(Stored data entries)

★ ★ ★ ★ ★

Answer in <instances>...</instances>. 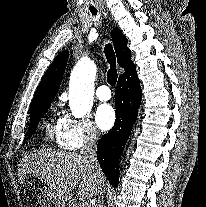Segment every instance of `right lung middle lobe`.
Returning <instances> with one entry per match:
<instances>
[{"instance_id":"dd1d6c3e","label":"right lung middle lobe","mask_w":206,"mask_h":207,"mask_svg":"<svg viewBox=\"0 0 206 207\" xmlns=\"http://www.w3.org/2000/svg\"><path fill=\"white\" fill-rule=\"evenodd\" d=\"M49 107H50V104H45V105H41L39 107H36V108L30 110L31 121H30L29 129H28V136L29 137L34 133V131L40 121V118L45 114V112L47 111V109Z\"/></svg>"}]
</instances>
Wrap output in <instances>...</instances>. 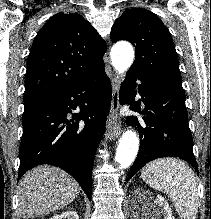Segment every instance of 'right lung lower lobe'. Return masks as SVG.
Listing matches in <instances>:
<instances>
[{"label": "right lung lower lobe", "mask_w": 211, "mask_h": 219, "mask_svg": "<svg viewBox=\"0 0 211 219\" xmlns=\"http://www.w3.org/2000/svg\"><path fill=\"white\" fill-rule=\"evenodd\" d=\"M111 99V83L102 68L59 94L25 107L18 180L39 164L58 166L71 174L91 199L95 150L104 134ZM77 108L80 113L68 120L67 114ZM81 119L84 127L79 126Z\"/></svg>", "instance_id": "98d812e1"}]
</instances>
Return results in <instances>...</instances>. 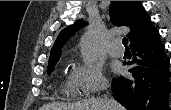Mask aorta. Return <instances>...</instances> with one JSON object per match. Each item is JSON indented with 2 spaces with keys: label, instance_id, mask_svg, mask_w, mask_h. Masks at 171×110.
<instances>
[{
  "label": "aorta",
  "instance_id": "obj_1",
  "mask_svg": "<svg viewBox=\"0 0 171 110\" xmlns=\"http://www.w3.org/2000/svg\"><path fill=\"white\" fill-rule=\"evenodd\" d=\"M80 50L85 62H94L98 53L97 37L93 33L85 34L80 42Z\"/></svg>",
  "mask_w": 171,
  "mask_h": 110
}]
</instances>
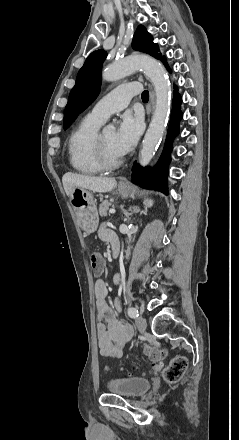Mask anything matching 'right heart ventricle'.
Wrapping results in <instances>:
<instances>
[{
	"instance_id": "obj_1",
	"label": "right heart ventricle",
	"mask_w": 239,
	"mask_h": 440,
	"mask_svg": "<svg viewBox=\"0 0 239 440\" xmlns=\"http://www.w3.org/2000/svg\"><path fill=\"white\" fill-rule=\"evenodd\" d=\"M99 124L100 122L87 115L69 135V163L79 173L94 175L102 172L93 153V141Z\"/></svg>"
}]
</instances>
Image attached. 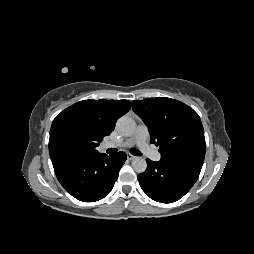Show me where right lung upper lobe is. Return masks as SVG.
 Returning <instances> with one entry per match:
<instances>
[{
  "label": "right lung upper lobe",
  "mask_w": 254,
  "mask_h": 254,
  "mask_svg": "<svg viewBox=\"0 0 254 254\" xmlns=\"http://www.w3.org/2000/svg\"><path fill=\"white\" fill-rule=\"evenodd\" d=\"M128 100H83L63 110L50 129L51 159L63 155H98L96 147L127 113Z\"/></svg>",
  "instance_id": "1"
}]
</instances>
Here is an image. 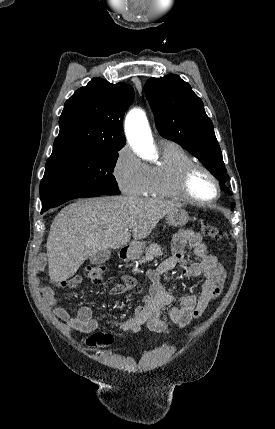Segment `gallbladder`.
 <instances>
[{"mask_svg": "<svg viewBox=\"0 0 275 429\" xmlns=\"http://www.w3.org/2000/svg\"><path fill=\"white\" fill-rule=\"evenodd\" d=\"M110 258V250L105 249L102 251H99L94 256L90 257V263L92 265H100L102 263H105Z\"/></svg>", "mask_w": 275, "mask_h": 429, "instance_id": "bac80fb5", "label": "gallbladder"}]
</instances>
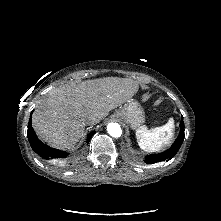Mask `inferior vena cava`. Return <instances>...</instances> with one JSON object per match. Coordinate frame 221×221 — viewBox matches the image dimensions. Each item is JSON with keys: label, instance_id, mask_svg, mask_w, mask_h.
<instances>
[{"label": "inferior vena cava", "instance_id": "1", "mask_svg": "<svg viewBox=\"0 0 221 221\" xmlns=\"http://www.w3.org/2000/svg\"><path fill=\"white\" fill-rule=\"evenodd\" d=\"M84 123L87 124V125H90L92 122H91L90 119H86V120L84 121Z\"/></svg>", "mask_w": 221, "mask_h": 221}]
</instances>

★ ★ ★ ★ ★

## Assigned task
Once you reach the line containing "JSON with keys: label, instance_id, mask_svg, mask_w, mask_h.", print it and every line after it exactly, through the end of the entries, without any pictures.

## Solution for this exercise
Mask `inferior vena cava`. Return <instances>...</instances> with one JSON object per match. Coordinate frame 221×221 — viewBox matches the image dimensions. Each item is JSON with keys: label, instance_id, mask_svg, mask_w, mask_h.
<instances>
[{"label": "inferior vena cava", "instance_id": "1", "mask_svg": "<svg viewBox=\"0 0 221 221\" xmlns=\"http://www.w3.org/2000/svg\"><path fill=\"white\" fill-rule=\"evenodd\" d=\"M84 123L87 124V125H90L92 122H91L90 119H86V120L84 121Z\"/></svg>", "mask_w": 221, "mask_h": 221}]
</instances>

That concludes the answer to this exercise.